Melihat semutnya mati, Sang Piatu langsung menangis sekencang-kencangnya. Berbagai upaya orang-orang membujuknya berhenti menangis, tapi tak berhasil. Akhirnya orang-orang sepakat untuk memanggil Raja, siapa tahu bakal bisa menghentikan tangisan Sang Piatu.

Raja pun datang tergopoh-gopoh dan sudah berteriak-teriak bertanya dari jauh: "Mengapa.... Mengapa kau menangis, Piatu?"

Sambil mengisak Sang Piatu menjawab:

"Cobalah Raja pikir
Tebu sepuntung
Dimasak jadi gula,
Gula habis dimakan semut,
Semut mati dipatuk ayam,
Ayam punya Raja, ayam Raja memang jahat!"

Raja mengangguk penuh wibawa dan berujar: "Baiklah, ambillah ayam itu untukmu sebagai ganti."

Sang Piatu belum pulang, karena masih mau melihat orang-orang menumbuk padi. Ayam pemberian Raja diikatnya di tiang rumah.

Globook!

Seorang tukang tumbuk tergelincir, sehingga palu yang dipegangnya terlepas. Celaka, alu itu jatuh menimpa ayam! Matilah ayam pemberian Raja.

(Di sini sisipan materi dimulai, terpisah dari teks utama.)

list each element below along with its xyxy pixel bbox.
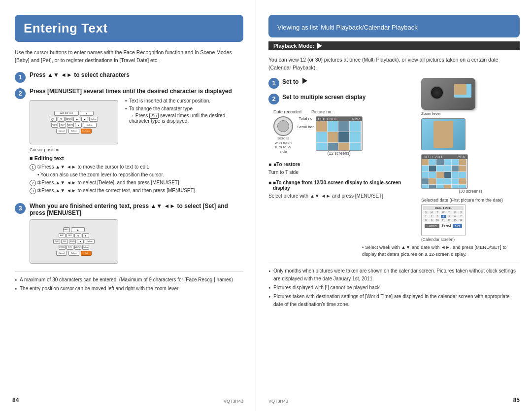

Melihat itu, Sang Piatu kembali menangis guling-guling. Raja pun harus kembali dipanggil untuk membujuknya.

"Ada apa lagi, Piatu?" tanya Raja sambil menahan senyum.

Sang Piatu menjawab sambil menahan tangis:

"Cobalah Raja pikir
Tebu sepuntung
Dimasuk jadi gula,
Gula dimakan semut,
Semut dipatuk ayam,
Ayam mati tertimpa alu,
Alu punya Raja, alu Raja memang jahat!"

Raja mengelus jenggotnya dan berkata, "Baik. Ambil sajalah alu itu sebagai gantinya."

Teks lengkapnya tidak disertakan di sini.